The output from first feature extraction unit 1004A and the output from second feature extraction unit 1004B are input to a first selective kernel feature fusion (SKFF) unit 1006A. First SKFF unit 1006A fuses features from kernels having difference scales. The output from first SKFF unit 1006A is input to a first transformer 1008A. A transformer is a part of CNN that aims to solve sequence-to-sequence tasks while handling long range dependencies with ease.
A third input 1002C, which may be L view 830 of FIG. 9B, is input to a third feature extraction unit 1004C. For example, the data structure of L view 830 (third input 1002C) is 512×512×1. Third feature extraction unit 1004C outputs features having, for example, 126×126×64 data structure.
A fourth input 1002D, which may be R view 840 of FIG. 9B, is input to a fourth feature extraction unit 1004D. For example, the data structure of R view 840 (fourth input 1002D) is 512×512×1. Fourth feature extraction unit 1004D outputs features having, for example, 126×126×64 data structure.
The output from third feature extraction unit 1004C and the output from fourth feature extraction unit 1004D are input to a second SKFF unit 1006B. The output from second SKFF unit 10006B is input to a second transformer 1008B.
The output from first transformer 1008A and the output of second transformer 1008B are input to a third SKFF unit 1006C. The output from third SKFF unit 10006C is input to a third transformer 1008C. The output from third transformer 1008C is input to a reconstruction unit 1010. A reconstruction unit reconstructs image such that the features of the reconstructed image are close to those of the target image.

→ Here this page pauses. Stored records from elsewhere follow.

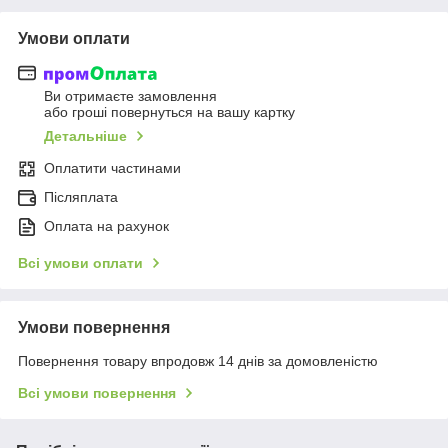
Умови оплати
Ви отримаєте замовлення
або гроші повернуться на вашу картку
Детальніше
Оплатити частинами
Післяплата
Оплата на рахунок
Всі умови оплати
Умови повернення
Повернення товару впродовж 14 днів за домовленістю
Всі умови повернення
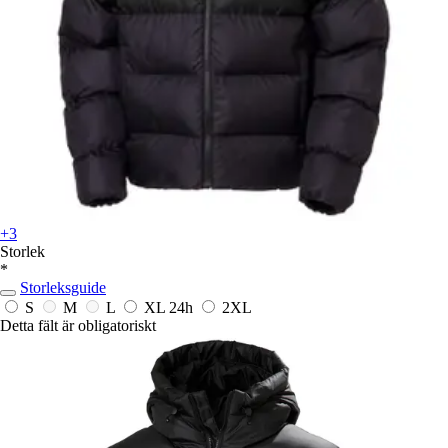
+3
Storlek
*
Storleksguide
S
M
L
XL
24h
2XL
Detta fält är obligatoriskt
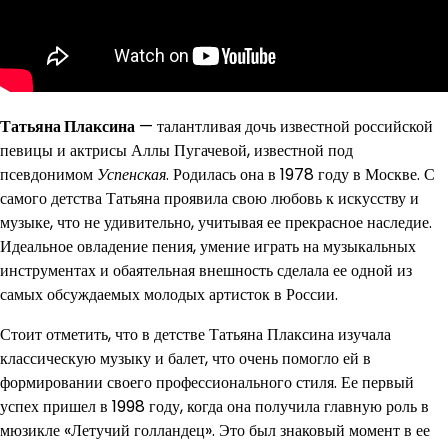
Татьяна Плаксина
— талантливая дочь известной российской
певицы и актрисы Аллы Пугачевой, известной под
псевдонимом
Успенская
. Родилась она в 1978 году в Москве. С
самого детства Татьяна проявила свою любовь к искусству и
музыке, что не удивительно, учитывая ее прекрасное наследие.
Идеальное овладение пения, умение играть на музыкальных
инструментах и обаятельная внешность сделала ее одной из
самых обсуждаемых молодых артисток в России.
Стоит отметить, что в детстве Татьяна Плаксина изучала
классическую музыку и балет, что очень помогло ей в
формировании своего профессионального стиля. Ее первый
успех пришел в 1998 году, когда она получила главную роль в
мюзикле «Летучий голландец». Это был знаковый момент в ее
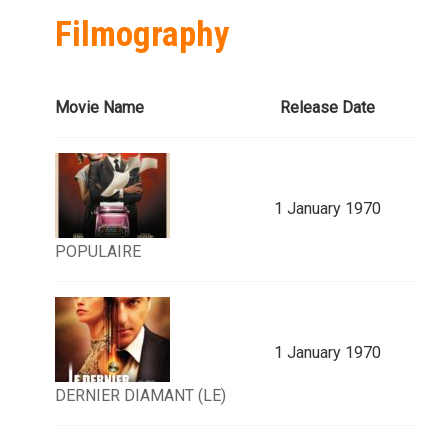
Filmography
Movie Name
Release Date
1 January 1970
POPULAIRE
1 January 1970
DERNIER DIAMANT (LE)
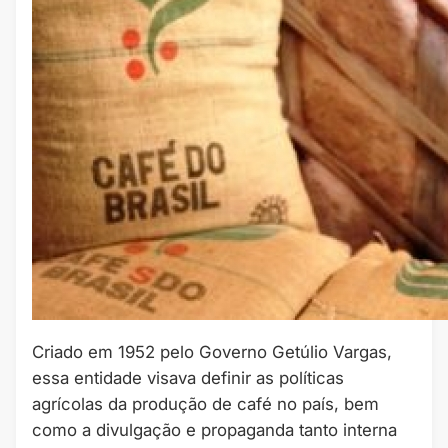
Criado em 1952 pelo Governo Getúlio Vargas,
essa entidade visava definir as políticas
agrícolas da produção de café no país, bem
como a divulgação e propaganda tanto interna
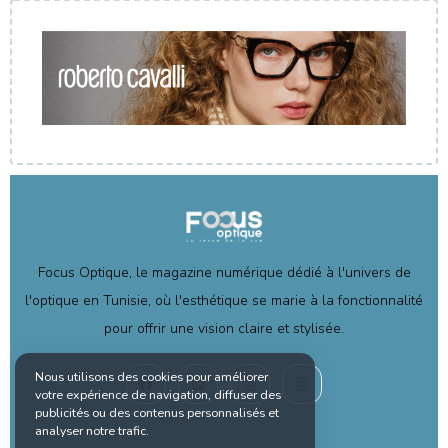
Focus Optique, le magazine numérique dédié à l'univers de
l'optique en Tunisie, où l'esthétique se marie à la fonctionnalité
pour offrir une vision claire et stylisée.
Nous utilisons des cookies pour améliorer
votre expérience de navigation, diffuser des
publicités ou des contenus personnalisés et
analyser notre trafic.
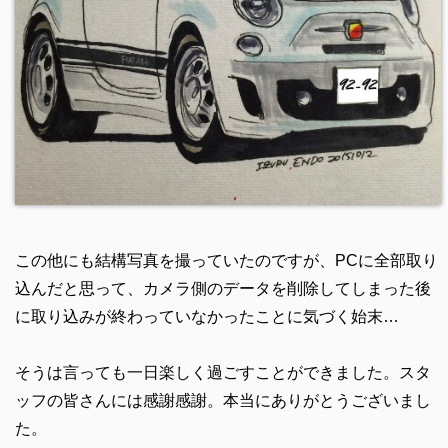
この他にも結構写真を撮っていたのですが、PCに全部取り
込んだと思って、カメラ側のデータを削除してしまった後
に取り込みが終わっていなかったことに気づく始末…
そうは言っても一日楽しく過ごすことができました。スタ
ッフの皆さんには感謝感謝。本当にありがとうございまし
た。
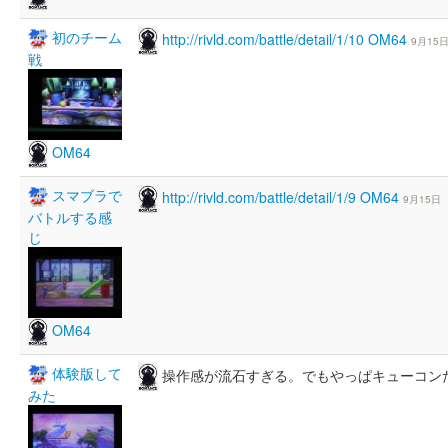
初のチーム
http://rivld.com/battle/detail/1/10
OM64
9月15
戦
OM64
スマブラで
http://rivld.com/battle/detail/1/9
OM64
9月15日
バトルする感
じ
OM64
体験版して
操作感が流石すぎる。でもやっぱキューコン
みた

The output of reconstruction unit 1010 is input to an upsample unit 1012. The input to upsample unit 1012 has 128×128×64 data structure, upsample unit 1012 changes the data structure to 512×512×1, which is same as the original inputs. The original inputs are U view 810, D view 820, L view 830, and R view 840. The output from upsample unit 1012 is combined with a reference image 1014 to produce an output Bayer image 1016 having 512×512×1 data structure, which is a 512×512 2D image. Reference image 1014 may be (L view+R view)/2, which is same as (U view+D view)/2. Noticed that (L view+R view)/2=(U view+D view)/2=(Ul view+Ur view+Dl view+Dr view)/4. Output Bayer image 1016 is a deblurred image of blurred input QPD image 902.
Before CNN 904 can be used for producing deblurred image 906, CNN 904 must be trained with a number of training pairs, which are input-output pairs of blurred input QPD images including their U views, D views, L views, and R views, and the corresponding output ground truth deblurred Bayer images. The blurred input QPD image is a QPD Bayer image (as shown in FIG. 6) having a m×m size, and the output deblurred Bayer image has a ¼ (m×m) size, m is an integer.

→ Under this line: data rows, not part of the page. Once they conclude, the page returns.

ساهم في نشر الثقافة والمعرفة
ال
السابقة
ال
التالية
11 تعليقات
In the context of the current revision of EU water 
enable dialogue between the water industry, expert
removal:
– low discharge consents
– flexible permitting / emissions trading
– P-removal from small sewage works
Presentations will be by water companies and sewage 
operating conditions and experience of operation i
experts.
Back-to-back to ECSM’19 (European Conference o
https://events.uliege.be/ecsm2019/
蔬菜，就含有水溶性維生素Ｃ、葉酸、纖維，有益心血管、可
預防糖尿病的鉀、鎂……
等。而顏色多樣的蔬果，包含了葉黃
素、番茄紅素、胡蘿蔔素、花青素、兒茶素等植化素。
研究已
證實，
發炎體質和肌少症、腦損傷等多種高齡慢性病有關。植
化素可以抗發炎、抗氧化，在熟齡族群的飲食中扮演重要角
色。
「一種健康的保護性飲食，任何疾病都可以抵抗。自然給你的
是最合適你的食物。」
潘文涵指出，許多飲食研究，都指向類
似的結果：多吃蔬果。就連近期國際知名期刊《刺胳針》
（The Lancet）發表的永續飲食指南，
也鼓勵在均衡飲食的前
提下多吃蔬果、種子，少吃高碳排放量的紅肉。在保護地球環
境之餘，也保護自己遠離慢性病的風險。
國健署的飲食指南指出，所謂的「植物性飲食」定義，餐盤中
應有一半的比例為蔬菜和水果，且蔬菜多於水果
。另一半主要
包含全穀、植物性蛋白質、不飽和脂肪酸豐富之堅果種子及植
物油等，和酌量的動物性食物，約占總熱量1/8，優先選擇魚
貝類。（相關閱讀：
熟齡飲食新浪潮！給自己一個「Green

While the present invention has been described herein with respect to the exemplary embodiments and the best mode for practicing the invention, it will be apparent to one of ordinary skill in the art that many modifications, improvements and sub-combinations of the various embodiments, adaptations, and variations can be made to the invention without departing from the spirit and scope thereof.

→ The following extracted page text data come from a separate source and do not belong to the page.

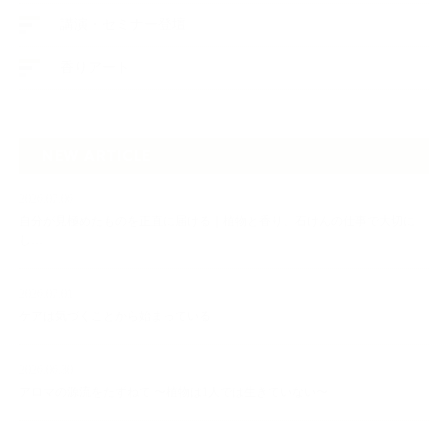
講演・セミナー登壇
香りアート
NEW ARTICLE
2026.07.06
自分が見極めたものを正直に届ける｜植物と香り、石けんの仕事で大切に
し…
2026.07.01
ケアは気づくことから始まっている
2026.06.30
アロマの源流をたずねて 〜植物は1人では生きていない〜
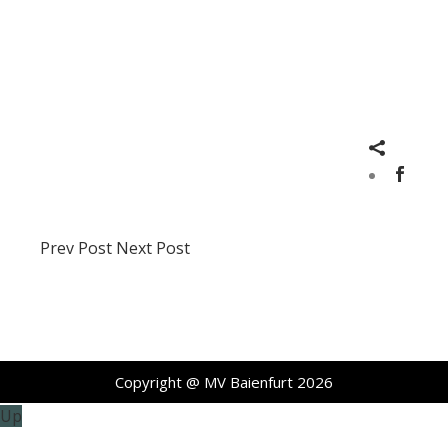
Prev Post
Next Post
Copyright @ MV Baienfurt 2026
Up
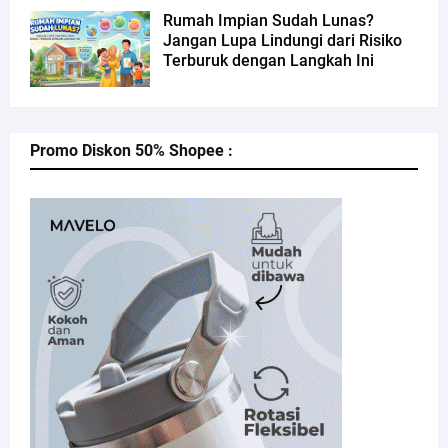
Rumah Impian Sudah Lunas?
Jangan Lupa Lindungi dari Risiko
Terburuk dengan Langkah Ini
Promo Diskon 50% Shopee :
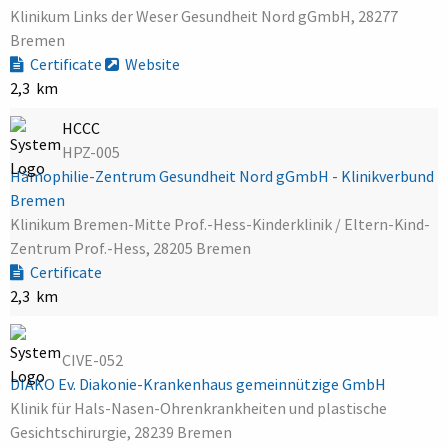
Klinikum Links der Weser Gesundheit Nord gGmbH, 28277
Bremen
Certificate
Website
2,3 km
HCCC
HPZ-005
Hämophilie-Zentrum Gesundheit Nord gGmbH - Klinikverbund
Bremen
Klinikum Bremen-Mitte Prof.-Hess-Kinderklinik / Eltern-Kind-
Zentrum Prof.-Hess, 28205 Bremen
Certificate
2,3 km
CIVE-052
DIAKO Ev. Diakonie-Krankenhaus gemeinnützige GmbH
Klinik für Hals-Nasen-Ohrenkrankheiten und plastische
Gesichtschirurgie, 28239 Bremen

The terms used in the following claims should not be construed to limit the invention to the specific embodiments disclosed in the specification and the claims. Rather, the scope is to be determined entirely by the following claims, which are to be construed in accordance with established doctrines of claim interpretation. The present specification and figures are accordingly to be regarded as illustrative rather than restrictive.